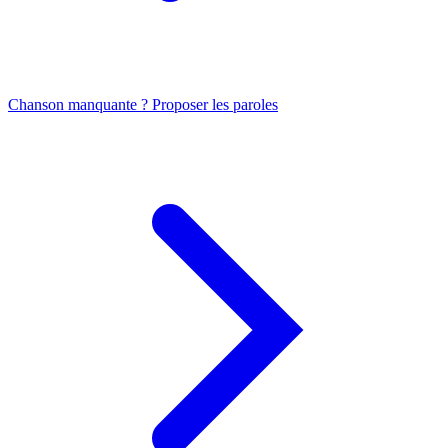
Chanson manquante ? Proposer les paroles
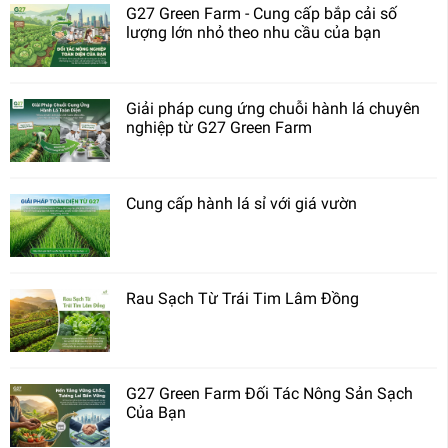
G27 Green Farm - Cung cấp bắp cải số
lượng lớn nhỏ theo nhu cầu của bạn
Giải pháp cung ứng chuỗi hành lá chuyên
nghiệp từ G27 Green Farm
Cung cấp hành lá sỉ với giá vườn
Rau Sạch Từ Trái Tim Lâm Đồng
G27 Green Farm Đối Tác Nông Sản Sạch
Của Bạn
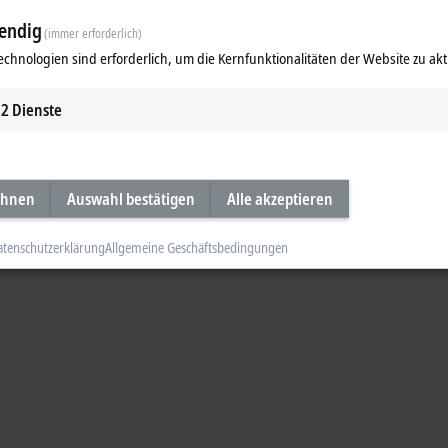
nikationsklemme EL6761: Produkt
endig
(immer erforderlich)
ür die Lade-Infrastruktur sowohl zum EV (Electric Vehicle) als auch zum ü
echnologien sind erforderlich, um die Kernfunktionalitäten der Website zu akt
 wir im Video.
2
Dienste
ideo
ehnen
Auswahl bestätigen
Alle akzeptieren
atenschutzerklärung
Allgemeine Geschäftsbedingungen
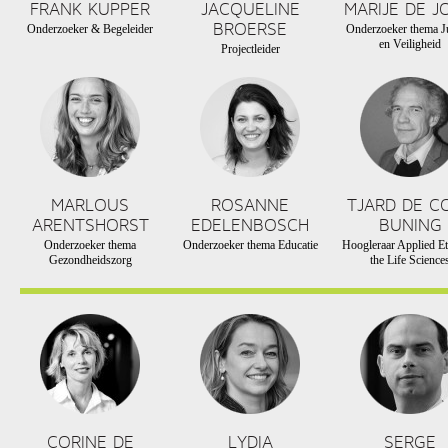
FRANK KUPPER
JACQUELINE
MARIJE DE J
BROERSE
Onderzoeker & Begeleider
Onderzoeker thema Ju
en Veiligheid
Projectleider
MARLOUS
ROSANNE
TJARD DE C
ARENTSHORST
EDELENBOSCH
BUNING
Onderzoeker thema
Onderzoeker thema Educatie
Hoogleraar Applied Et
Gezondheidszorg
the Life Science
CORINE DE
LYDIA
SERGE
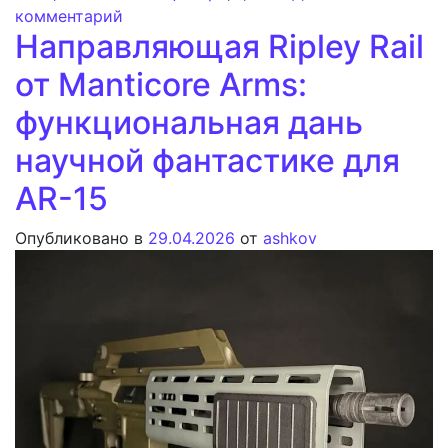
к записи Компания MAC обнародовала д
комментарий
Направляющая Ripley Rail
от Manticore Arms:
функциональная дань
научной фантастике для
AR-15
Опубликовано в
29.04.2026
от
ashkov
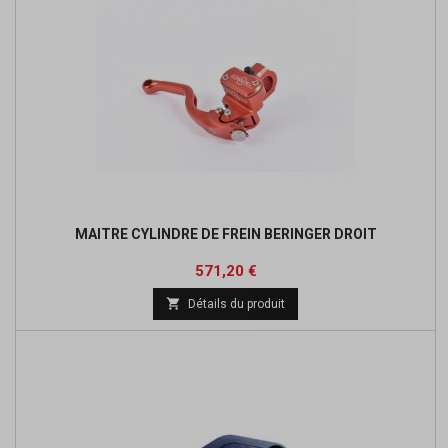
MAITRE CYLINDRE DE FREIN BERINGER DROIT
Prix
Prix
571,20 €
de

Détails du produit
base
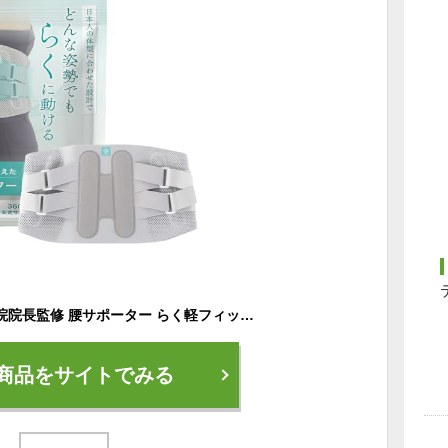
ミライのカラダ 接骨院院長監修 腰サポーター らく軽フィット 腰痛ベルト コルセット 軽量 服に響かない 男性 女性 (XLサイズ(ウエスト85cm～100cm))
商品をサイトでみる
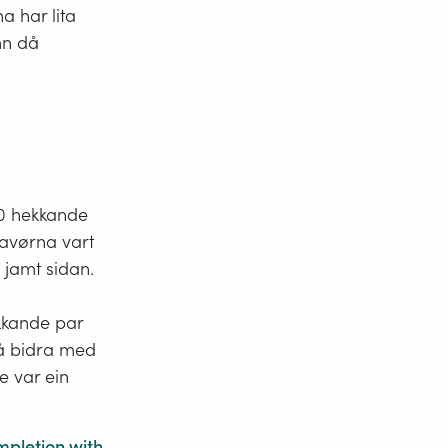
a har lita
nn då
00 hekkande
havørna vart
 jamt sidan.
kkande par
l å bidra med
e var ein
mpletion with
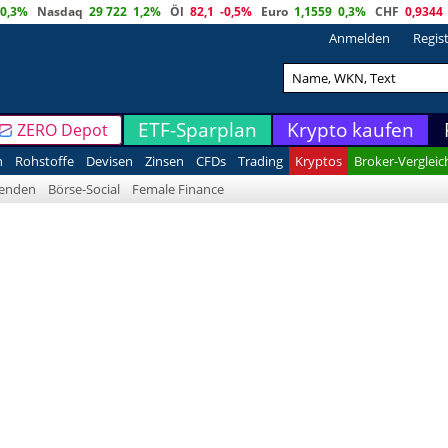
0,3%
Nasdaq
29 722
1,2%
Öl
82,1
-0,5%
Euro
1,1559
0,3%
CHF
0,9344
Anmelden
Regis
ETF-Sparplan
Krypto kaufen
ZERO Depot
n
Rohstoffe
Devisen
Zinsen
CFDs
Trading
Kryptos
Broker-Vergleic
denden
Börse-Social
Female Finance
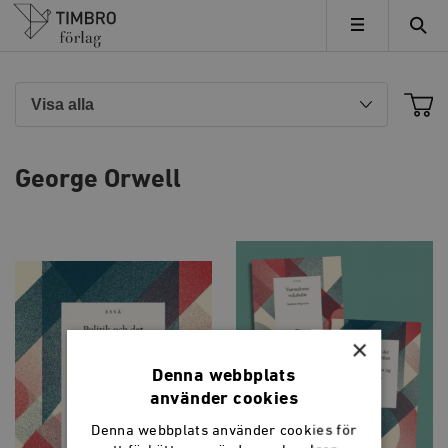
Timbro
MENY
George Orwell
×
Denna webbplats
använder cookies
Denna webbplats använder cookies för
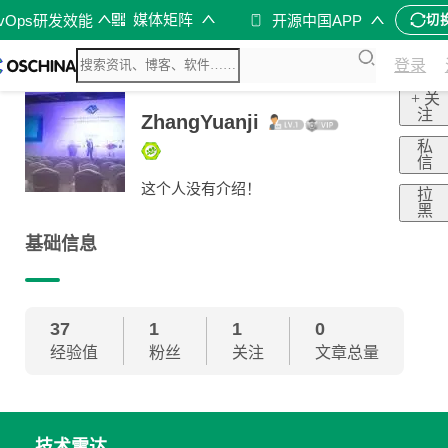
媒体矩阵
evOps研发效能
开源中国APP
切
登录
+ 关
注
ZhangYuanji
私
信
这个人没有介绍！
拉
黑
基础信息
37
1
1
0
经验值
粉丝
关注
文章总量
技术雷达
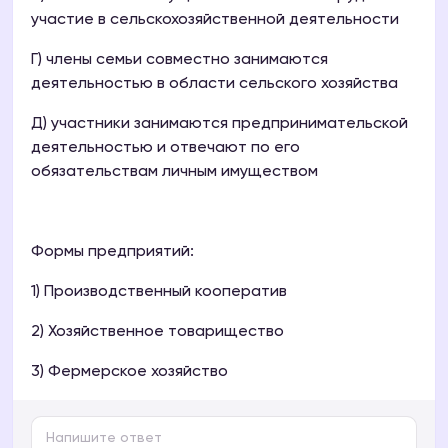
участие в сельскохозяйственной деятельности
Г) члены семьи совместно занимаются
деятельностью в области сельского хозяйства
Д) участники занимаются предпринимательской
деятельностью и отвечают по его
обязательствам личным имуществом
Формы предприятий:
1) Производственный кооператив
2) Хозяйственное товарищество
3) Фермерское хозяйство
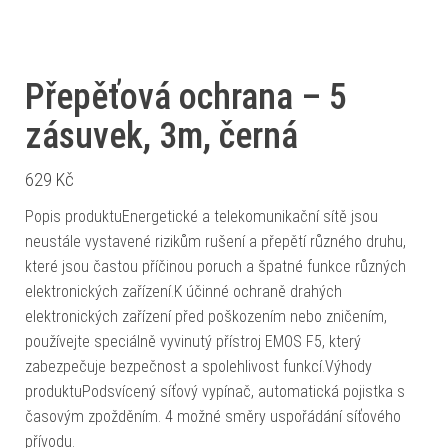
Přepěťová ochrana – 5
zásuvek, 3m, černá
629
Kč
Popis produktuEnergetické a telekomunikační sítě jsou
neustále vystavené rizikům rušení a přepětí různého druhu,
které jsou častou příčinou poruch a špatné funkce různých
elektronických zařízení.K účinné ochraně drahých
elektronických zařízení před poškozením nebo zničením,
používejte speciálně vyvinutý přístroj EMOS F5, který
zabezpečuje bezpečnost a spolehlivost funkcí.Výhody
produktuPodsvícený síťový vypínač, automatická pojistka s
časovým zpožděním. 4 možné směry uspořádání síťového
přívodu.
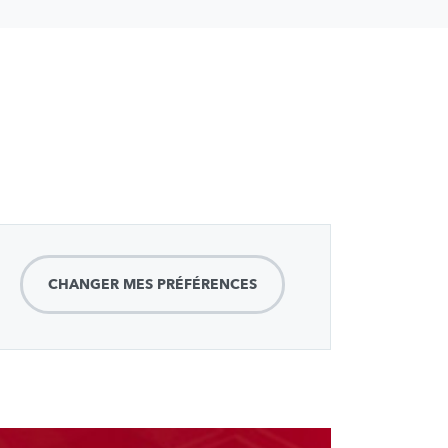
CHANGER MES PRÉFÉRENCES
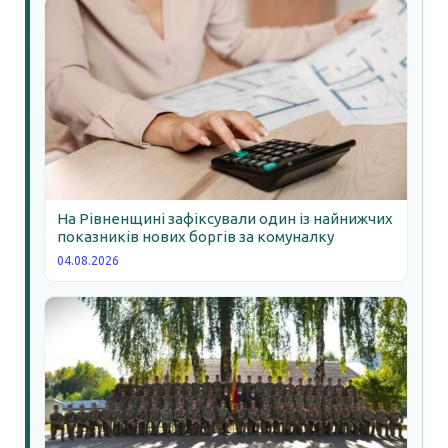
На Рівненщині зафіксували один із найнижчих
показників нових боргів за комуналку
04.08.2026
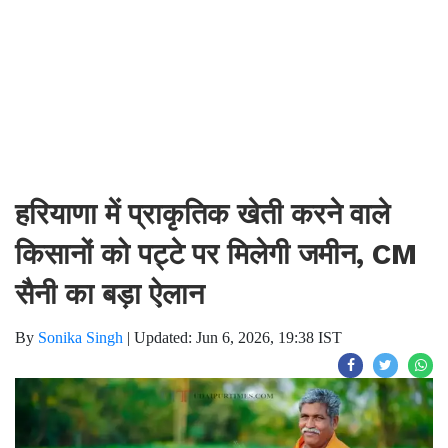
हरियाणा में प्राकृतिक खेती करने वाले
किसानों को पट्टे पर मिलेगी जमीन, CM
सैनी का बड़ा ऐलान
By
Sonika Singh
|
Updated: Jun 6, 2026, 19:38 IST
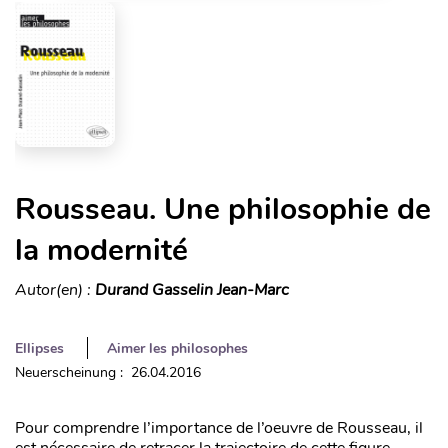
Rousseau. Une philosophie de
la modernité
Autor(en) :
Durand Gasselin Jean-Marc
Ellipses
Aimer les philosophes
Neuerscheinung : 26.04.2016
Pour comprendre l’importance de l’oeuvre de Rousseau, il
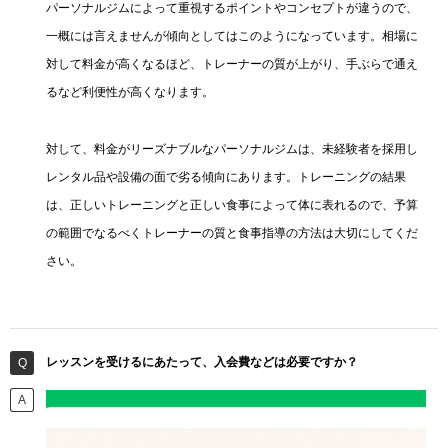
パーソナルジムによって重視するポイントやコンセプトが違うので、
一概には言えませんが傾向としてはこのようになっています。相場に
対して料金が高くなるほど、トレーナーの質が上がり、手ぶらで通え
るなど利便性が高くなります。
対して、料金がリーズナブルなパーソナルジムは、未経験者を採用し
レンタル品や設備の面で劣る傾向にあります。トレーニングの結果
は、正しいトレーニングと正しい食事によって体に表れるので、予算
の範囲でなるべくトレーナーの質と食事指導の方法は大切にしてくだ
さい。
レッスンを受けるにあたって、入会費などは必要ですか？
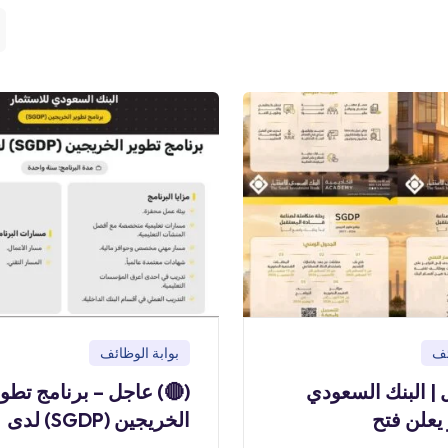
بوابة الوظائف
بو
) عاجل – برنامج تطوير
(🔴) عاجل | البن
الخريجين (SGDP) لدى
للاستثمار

□ □ □

> [PROBLEM TO WORK ON]: Skip the pictures and print exactly the lines from the one containing "elektronických zařízení.K účinné" through the end of the records above.

> [RESPONSE BOX]:
elektronických zařízení.K účinné ochraně drahých
elektronických zařízení před poškozením nebo zničením,
používejte speciálně vyvinutý přístroj EMOS F5, který
zabezpečuje bezpečnost a spolehlivost funkcí.Výhody
produktuPodsvícený síťový vypínač, automatická pojistka s
časovým zpožděním. 4 možné směry uspořádání síťového
přívodu.
CHANGER MES PRÉFÉRENCES
На Рівненщині зафіксували один із найнижчих
показників нових боргів за комуналку
04.08.2026
हरियाणा में प्राकृतिक खेती करने वाले
किसानों को पट्टे पर मिलेगी जमीन, CM
सैनी का बड़ा ऐलान
By
Sonika Singh
|
Updated: Jun 6, 2026, 19:38 IST
Rousseau. Une philosophie de
la modernité
Autor(en) :
Durand Gasselin Jean-Marc
Ellipses
Aimer les philosophes
Neuerscheinung : 26.04.2016
Pour comprendre l’importance de l’oeuvre de Rousseau, il
パーソナルジムによって重視するポイントやコンセプトが違うので、
一概には言えませんが傾向としてはこのようになっています。相場に
対して料金が高くなるほど、トレーナーの質が上がり、手ぶらで通え
るなど利便性が高くなります。
対して、料金がリーズナブルなパーソナルジムは、未経験者を採用し
レンタル品や設備の面で劣る傾向にあります。トレーニングの結果
は、正しいトレーニングと正しい食事によって体に表れるので、予算
の範囲でなるべくトレーナーの質と食事指導の方法は大切にしてくだ
さい。
レッスンを受けるにあたって、入会費などは必要ですか？
بوابة الوظائف
بو
) عاجل – برنامج تطوير
(🔴) عاجل | البن
الخريجين (SGDP) لدى
للاستثمار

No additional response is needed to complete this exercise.